◆ PROBLEM DETAILS
Two lines mark the range in the entries below: the one holding "управлять этим подключением с" and the one holding "осуществлять неоптимальный выбор". Set down those two and all lines between them, exactly.

◆ Records contained in a dataset
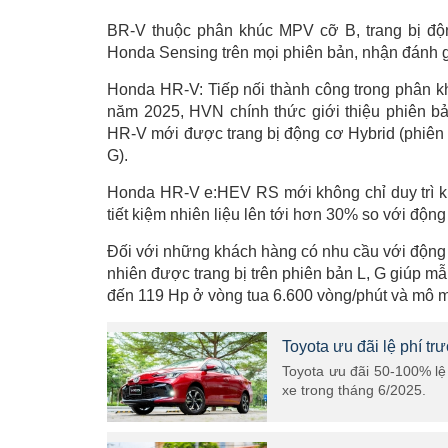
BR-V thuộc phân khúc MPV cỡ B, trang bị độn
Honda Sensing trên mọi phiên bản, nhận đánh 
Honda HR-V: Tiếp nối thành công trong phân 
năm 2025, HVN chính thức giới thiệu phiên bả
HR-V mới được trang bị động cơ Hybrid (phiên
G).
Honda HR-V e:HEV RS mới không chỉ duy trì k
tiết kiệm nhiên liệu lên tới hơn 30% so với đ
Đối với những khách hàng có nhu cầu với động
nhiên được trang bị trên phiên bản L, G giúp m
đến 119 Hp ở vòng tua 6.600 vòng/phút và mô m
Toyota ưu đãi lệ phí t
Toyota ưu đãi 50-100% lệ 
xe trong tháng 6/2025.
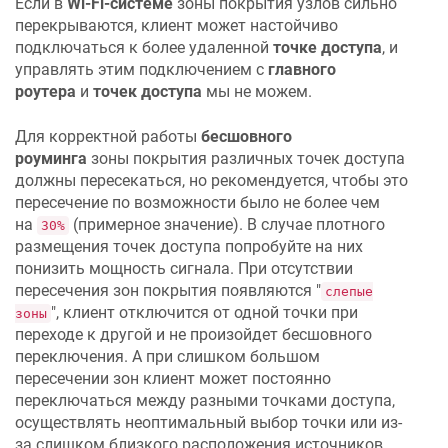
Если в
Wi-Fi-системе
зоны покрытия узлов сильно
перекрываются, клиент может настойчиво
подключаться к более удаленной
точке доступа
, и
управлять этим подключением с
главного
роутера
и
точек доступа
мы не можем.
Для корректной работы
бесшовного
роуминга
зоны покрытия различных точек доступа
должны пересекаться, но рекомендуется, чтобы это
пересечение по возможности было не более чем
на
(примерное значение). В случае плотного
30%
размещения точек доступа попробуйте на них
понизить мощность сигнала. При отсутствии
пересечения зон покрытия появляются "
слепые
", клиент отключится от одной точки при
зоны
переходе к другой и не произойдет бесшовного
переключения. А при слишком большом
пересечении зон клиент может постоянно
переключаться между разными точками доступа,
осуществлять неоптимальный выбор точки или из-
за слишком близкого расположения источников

◆ RESPONSE TO THIS TASK
управлять этим подключением с
главного
роутера
и
точек доступа
мы не можем.
Для корректной работы
бесшовного
роуминга
зоны покрытия различных точек доступа
должны пересекаться, но рекомендуется, чтобы это
пересечение по возможности было не более чем
на
(примерное значение). В случае плотного
30%
размещения точек доступа попробуйте на них
понизить мощность сигнала. При отсутствии
пересечения зон покрытия появляются "
слепые
", клиент отключится от одной точки при
зоны
переходе к другой и не произойдет бесшовного
переключения. А при слишком большом
пересечении зон клиент может постоянно
переключаться между разными точками доступа,
осуществлять неоптимальный выбор точки или из-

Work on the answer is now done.